Graphical house allocation with identical valuations

Hadi Hosseini
Andrew McGregor
Vignesh Viswanathan

Abstract The classical house allocation problem involves assigning n houses (or items) to n agents according to their preferences. A key criterion in such problems is satisfying some fairness constraints such as envy-freeness. We consider a generalization of this problem, called Graphical House Allocation, wherein the agents are placed along the vertices of a graph (corresponding to a social network), and each agent can only experience envy towards its neighbors. Our goal is to minimize the aggregate envy among the agents as a natural fairness objective, i. e. , the sum of the envy value over all edges in a social graph. We focus on graphical house allocation with identical valuations. When agents have identical and evenly-spaced valuations, our problem reduces to the well-studied Minimum Linear Arrangement.
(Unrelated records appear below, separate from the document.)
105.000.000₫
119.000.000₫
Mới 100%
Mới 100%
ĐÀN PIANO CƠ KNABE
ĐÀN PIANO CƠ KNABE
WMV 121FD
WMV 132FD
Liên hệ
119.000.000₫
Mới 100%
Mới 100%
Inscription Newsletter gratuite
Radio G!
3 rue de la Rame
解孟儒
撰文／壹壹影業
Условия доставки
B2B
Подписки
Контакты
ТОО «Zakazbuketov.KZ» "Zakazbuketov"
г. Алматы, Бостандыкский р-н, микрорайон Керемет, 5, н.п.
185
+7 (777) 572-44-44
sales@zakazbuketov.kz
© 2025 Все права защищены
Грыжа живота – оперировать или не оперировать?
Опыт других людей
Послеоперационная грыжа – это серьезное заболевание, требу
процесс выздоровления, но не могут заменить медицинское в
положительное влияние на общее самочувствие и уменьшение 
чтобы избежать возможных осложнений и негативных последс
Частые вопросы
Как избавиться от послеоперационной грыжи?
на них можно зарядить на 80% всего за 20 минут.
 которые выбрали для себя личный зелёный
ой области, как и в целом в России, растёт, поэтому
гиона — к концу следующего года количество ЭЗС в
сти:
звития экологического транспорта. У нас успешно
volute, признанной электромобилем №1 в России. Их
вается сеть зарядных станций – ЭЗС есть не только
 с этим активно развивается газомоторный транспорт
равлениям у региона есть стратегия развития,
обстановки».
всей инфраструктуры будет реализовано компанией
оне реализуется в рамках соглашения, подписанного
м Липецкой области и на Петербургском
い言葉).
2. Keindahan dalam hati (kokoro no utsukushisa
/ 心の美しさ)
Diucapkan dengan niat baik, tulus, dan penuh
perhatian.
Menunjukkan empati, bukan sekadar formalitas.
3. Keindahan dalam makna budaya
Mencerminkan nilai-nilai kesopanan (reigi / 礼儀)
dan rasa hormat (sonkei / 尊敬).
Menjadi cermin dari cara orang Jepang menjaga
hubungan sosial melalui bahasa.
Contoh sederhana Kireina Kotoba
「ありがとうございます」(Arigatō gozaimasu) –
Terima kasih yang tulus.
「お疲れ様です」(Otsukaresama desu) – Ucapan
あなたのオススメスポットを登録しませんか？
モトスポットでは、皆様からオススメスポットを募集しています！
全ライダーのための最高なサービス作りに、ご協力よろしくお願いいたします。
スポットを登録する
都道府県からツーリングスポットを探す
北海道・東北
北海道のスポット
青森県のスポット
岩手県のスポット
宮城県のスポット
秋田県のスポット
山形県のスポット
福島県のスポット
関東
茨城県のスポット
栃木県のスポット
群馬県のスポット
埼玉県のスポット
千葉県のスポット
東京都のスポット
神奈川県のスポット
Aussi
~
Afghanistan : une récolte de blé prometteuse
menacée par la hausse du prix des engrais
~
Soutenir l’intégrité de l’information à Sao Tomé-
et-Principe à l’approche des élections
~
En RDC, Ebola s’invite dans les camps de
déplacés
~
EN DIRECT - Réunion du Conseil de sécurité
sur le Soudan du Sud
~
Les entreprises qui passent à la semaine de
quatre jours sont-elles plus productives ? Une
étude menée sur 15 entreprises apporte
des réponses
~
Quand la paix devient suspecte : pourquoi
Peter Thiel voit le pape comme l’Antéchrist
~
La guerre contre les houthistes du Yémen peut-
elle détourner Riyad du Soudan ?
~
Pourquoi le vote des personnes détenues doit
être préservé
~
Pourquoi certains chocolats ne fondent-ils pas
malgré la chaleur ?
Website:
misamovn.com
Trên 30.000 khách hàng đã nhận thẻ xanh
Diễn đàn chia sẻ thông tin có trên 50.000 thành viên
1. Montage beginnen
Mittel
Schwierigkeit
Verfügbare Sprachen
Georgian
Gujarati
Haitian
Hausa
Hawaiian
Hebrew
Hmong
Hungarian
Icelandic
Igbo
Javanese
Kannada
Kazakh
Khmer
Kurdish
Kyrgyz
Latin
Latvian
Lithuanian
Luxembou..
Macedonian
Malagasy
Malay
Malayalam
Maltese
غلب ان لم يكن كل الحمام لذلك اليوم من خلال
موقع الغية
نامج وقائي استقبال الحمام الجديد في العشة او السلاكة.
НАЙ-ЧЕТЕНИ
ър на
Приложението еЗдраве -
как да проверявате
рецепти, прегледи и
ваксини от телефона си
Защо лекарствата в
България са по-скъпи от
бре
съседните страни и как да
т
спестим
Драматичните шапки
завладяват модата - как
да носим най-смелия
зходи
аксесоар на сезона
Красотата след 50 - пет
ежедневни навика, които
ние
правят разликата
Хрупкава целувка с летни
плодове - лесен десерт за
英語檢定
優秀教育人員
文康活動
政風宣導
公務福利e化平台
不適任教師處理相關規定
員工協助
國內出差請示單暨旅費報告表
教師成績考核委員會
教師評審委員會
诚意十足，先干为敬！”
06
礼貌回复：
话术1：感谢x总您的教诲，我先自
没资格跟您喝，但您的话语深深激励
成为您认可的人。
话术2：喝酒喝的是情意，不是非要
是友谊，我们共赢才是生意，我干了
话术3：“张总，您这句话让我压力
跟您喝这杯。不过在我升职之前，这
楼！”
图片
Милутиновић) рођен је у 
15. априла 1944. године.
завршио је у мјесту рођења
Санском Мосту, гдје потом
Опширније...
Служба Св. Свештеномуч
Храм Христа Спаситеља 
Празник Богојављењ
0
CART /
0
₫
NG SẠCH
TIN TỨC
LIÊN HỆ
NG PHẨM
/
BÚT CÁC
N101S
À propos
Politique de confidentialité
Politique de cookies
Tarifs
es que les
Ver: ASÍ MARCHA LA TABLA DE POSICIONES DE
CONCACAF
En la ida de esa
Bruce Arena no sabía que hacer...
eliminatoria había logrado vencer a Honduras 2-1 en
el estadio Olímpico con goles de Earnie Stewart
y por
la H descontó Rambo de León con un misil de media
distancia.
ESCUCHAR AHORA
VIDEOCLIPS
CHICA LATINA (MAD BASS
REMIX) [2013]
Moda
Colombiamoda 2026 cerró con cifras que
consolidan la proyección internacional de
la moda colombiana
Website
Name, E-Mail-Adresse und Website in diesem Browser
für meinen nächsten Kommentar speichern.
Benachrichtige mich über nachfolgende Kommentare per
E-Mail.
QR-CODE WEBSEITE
For identical valuations with possibly uneven spacing, we show a number of deep and surprising ways in which our setting is a departure from this classical problem. More broadly, we contribute several structural and computational results for various classes of graphs, including NP-hardness results for disjoint unions of paths, cycles, stars, cliques, and complete bipartite graphs; we also obtain fixed-parameter tractable (and, in some cases, polynomial-time) algorithms for paths, cycles, stars, cliques, complete bipartite graphs, and their disjoint unions. Additionally, a conceptual contribution of our work is the formulation of a structural property for disconnected graphs that we call splittability, which results in efficient parameterized algorithms for finding optimal allocations.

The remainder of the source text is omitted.